Every line below between the one holding "Locate an element" and the one holding "The width and", inclusive, should be copied exactly, and no other line.

▶ **Given data**
______
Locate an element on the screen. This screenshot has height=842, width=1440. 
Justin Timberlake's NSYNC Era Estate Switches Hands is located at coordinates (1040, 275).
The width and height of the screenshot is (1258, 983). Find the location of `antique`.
______
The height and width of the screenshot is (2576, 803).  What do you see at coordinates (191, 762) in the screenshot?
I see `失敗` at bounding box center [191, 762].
______
▶ **Answer space**
Locate an element on the screen. This screenshot has height=842, width=1440. 
Justin Timberlake's NSYNC Era Estate Switches Hands is located at coordinates (1040, 275).
The width and height of the screenshot is (1258, 983). Find the location of `antique`.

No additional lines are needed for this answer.